- Born: Alberto Sonsol Cohen November 26, 1957 Montevideo, Uruguay
- Died: March 25, 2021 (aged 63) Montevideo, Uruguay
- Resting place: Israelite Cemetery of La Paz
- Occupations: Sports journalist; sportscaster; television presenter; broadcaster;
- Spouse: Patricia Datz
- Children: 3

= Alberto Sonsol =

Uruguayan journalist (1957–2021)

Alberto Sonsol Cohen (November 26, 1957 – March 25, 2021) was a Uruguayan sports journalist, sportscaster and television presenter.

== Early life ==
Alberto Sonsol was born on 26 November 1957 in the Palermo neighbourhood of Montevideo, to David Sonsol and Leonor Cohen, both of Jewish descent. His paternal grandfather, an Ashkenazi Jew whose surname was Schonsho, was the first member of the family to arrive in Uruguay; the surname was reportedly misrecorded by a customs official upon his arrival and thereafter remained Sonsol.

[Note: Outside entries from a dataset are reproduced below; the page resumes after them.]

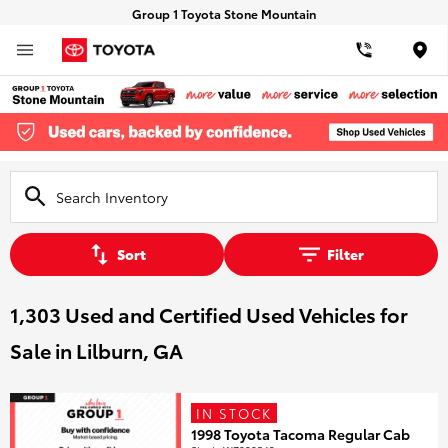
Group 1 Toyota Stone Mountain
Loca
Sort
Filter
1,303 Used and Certified Used Vehicles for
Sale in Lilburn, GA
IN STOCK
1998 Toyota Tacoma Regular Cab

Sonsol attended the Instituto Yavne. In January 1984, he emigrated to Israel, where he worked as a waiter in an Argentine restaurant in Tel Aviv. Later that same year, however, he returned to Uruguay, where he began working as a sports journalist.

== Career ==
He began his career as a basketball announcer in 1984. A year later he reported his first full match for Radio Universal. Since the 1990s, he was a panelist on the program La Hora de los Deportes aired on National Television. However, during his 35 years in the media, he hosted the program 6.25 Basketball on Teledoce, and until 2017 he was a sports journalist and was in charge of sports commentary on Radio Sarandí Sport 890.

From 2015 to 2020 he presented the Uruguayan version of the Israeli format Raid the Cage, entitled Escape perfecto and aired on Channel 10. He was accompanied by Annasofía Facello, who also co-presented the spin-off featuring celebrities, along with Claudia Fernández. From 2020 until his death, he was part of Punto Penal and the Polémica en el bar Uruguay program panel. He also was the presenter of the sports section in Subrayado, the news division of Channel 10.

From February 2021 until his death, he was part of the cast of the comedy programme La Peluquería de Don Mateo. Following his death, he was replaced by Sebastián Almada.

== Accolades ==

- 2016: Golden Iris Award and Best Male TV Presenter
- 2017: Iris Award for best radio sportscaster

== Personal life ==
He was married to Patricia Datz, with whom he had three children: Diego, Alejandro and Micaela Sonsol. Alejandro "Lali" and Diego also work in the media, as sportscasters and presenters.

=== Death ===
On March 12, 2021, it was announced that he had contracted COVID-19. On March 16, he was hospitalized at the British Hospital of Montevideo, after a low level of oxygen was detected in his blood, and four days later he was transferred to the ICU due to worsening symptoms. He died on March 25, 2021, at the age of 63. He was buried on April 2 in the Israelite Cemetery of La Paz. Due to the restrictions due to the pandemic, a funeral was not held, but a funeral procession was held from Club Atlético Atenas, of which Sonsol was a supporter, to the Centenario Stadium.